Records shown:
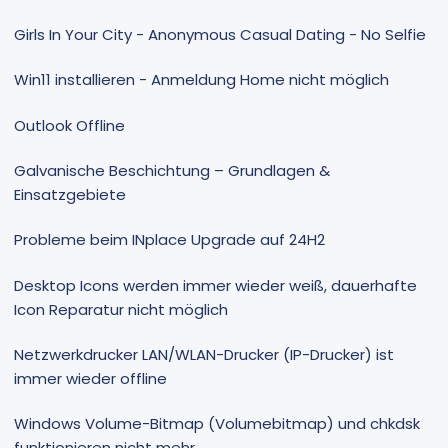
Girls In Your City - Anonymous Casual Dating - No Selfie
Win11 installieren - Anmeldung Home nicht möglich
Outlook Offline
Galvanische Beschichtung – Grundlagen &
Einsatzgebiete
Probleme beim INplace Upgrade auf 24H2
Desktop Icons werden immer wieder weiß, dauerhafte
Icon Reparatur nicht möglich
Netzwerkdrucker LAN/WLAN-Drucker (IP-Drucker) ist
immer wieder offline
Windows Volume-Bitmap (Volumebitmap) und chkdsk
funktionieren nicht mehr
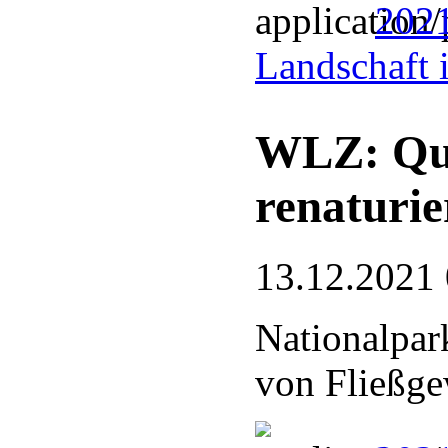
2021
Landschaft 
WLZ: Que
renaturie
13.12.2021
Nationalpark
von Fließge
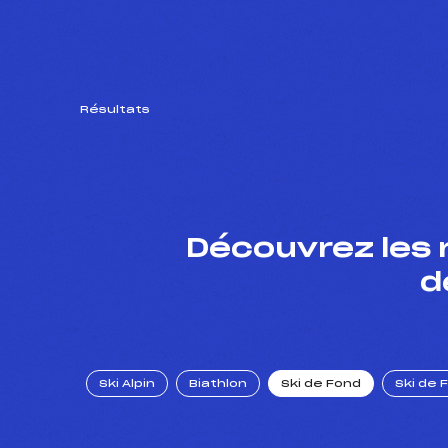
Résultats
Découvrez les 
d
Ski Alpin
Biathlon
Ski de Fond
Ski de 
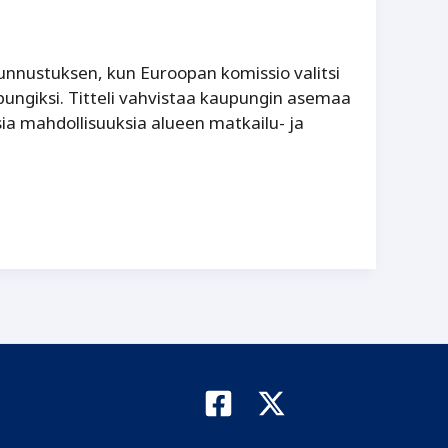
nnustuksen, kun Euroopan komissio valitsi
ngiksi. Titteli vahvistaa kaupungin asemaa
ia mahdollisuuksia alueen matkailu- ja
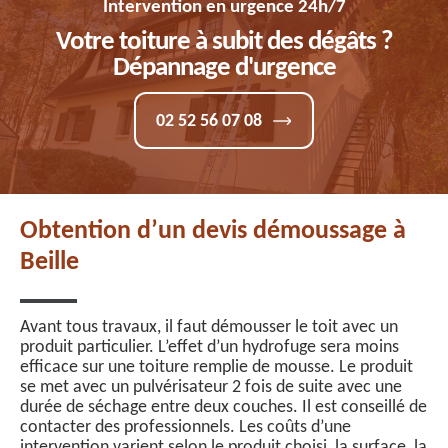
Intervention en urgence 24h/7
Votre toiture à subit des dégâts ?
Dépannage d'urgence
02 52 56 07 08
Obtention d’un devis démoussage à
Beille
Avant tous travaux, il faut démousser le toit avec un
produit particulier. L’effet d’un hydrofuge sera moins
efficace sur une toiture remplie de mousse. Le produit
se met avec un pulvérisateur 2 fois de suite avec une
durée de séchage entre deux couches. Il est conseillé de
contacter des professionnels. Les coûts d’une
intervention varient selon le produit choisi, la surface, la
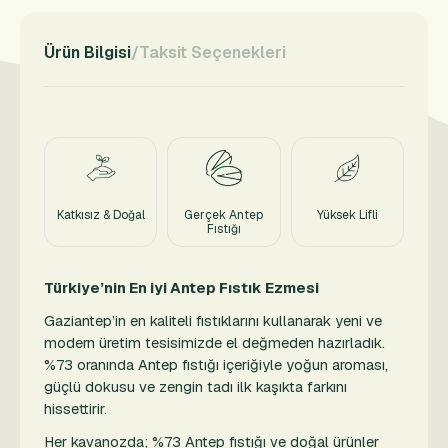
Ürün Bilgisi
Taksit Seçenekleri
Katkısız & Doğal
Gerçek Antep
Yüksek Lifli
Fıstığı
Türkiye’nin En iyi Antep Fıstık Ezmesi
Gaziantep’in en kaliteli fıstıklarını kullanarak yeni ve
modern üretim tesisimizde el değmeden hazırladık.
%73 oranında Antep fıstığı içeriğiyle yoğun aroması,
güçlü dokusu ve zengin tadı ilk kaşıkta farkını
hissettirir.
Her kavanozda; %73 Antep fıstığı ve doğal ürünler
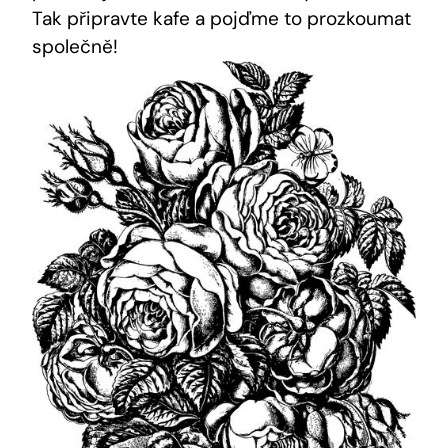
Tak připravte kafe a pojďme to prozkoumat
společně!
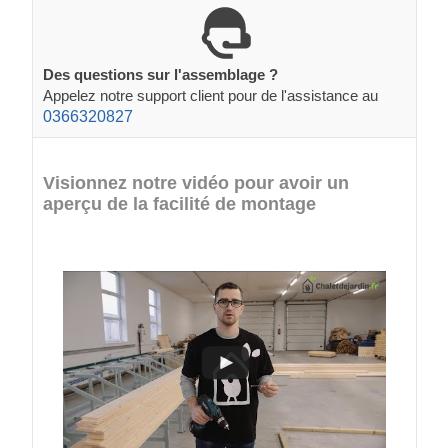
Des questions sur l'assemblage ?
Appelez notre support client pour de l'assistance au
0366320827
Visionnez notre vidéo pour avoir un
aperçu de la facilité de montage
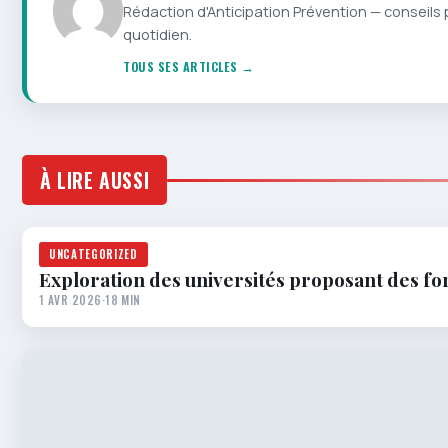
Rédaction d'Anticipation Prévention — conseils 
quotidien.
TOUS SES ARTICLES →
À LIRE AUSSI
UNCATEGORIZED
Exploration des universités proposant des f
1 AVR 2026
·
18 MIN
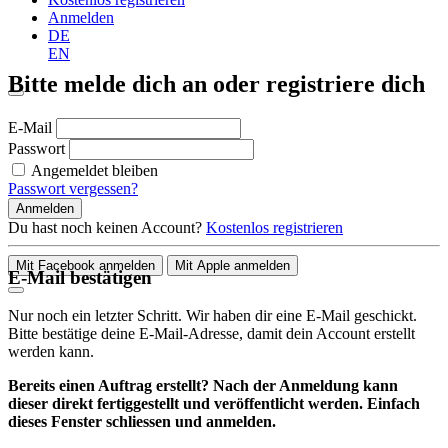
Anmelden
DE
EN
Bitte melde dich an oder registriere dich
E-Mail
Passwort
Angemeldet bleiben
Passwort vergessen?
Anmelden
Du hast noch keinen Account?
Kostenlos registrieren
Mit Facebook anmelden
Mit Apple anmelden
E-Mail bestätigen
Nur noch ein letzter Schritt. Wir haben dir eine E-Mail geschickt.
Bitte bestätige deine E-Mail-Adresse, damit dein Account erstellt
werden kann.
Bereits einen Auftrag erstellt? Nach der Anmeldung kann
dieser direkt fertiggestellt und veröffentlicht werden. Einfach
dieses Fenster schliessen und anmelden.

Task to complete: Write out again only the lines from the line that contains "Gaziantep’in en kaliteli" through the last line of the records, both ends included, without any of the pictures.

Written solution:
Gaziantep’in en kaliteli fıstıklarını kullanarak yeni ve
modern üretim tesisimizde el değmeden hazırladık.
%73 oranında Antep fıstığı içeriğiyle yoğun aroması,
güçlü dokusu ve zengin tadı ilk kaşıkta farkını
hissettirir.
Her kavanozda; %73 Antep fıstığı ve doğal ürünler
Tak připravte kafe a pojďme to prozkoumat
společně!
Des questions sur l'assemblage ?
Appelez notre support client pour de l'assistance au
0366320827
Visionnez notre vidéo pour avoir un
aperçu de la facilité de montage
Rédaction d'Anticipation Prévention — conseils 
quotidien.
TOUS SES ARTICLES →
À LIRE AUSSI
UNCATEGORIZED
Exploration des universités proposant des f
1 AVR 2026
·
18 MIN
Anmelden
DE
EN
Bitte melde dich an oder registriere dich
E-Mail
Passwort
Angemeldet bleiben
Passwort vergessen?
Anmelden
Du hast noch keinen Account?
Kostenlos registrieren
Mit Facebook anmelden
Mit Apple anmelden
E-Mail bestätigen
Nur noch ein letzter Schritt. Wir haben dir eine E-Mail geschickt.
Bitte bestätige deine E-Mail-Adresse, damit dein Account erstellt
werden kann.
Bereits einen Auftrag erstellt? Nach der Anmeldung kann
dieser direkt fertiggestellt und veröffentlicht werden. Einfach
dieses Fenster schliessen und anmelden.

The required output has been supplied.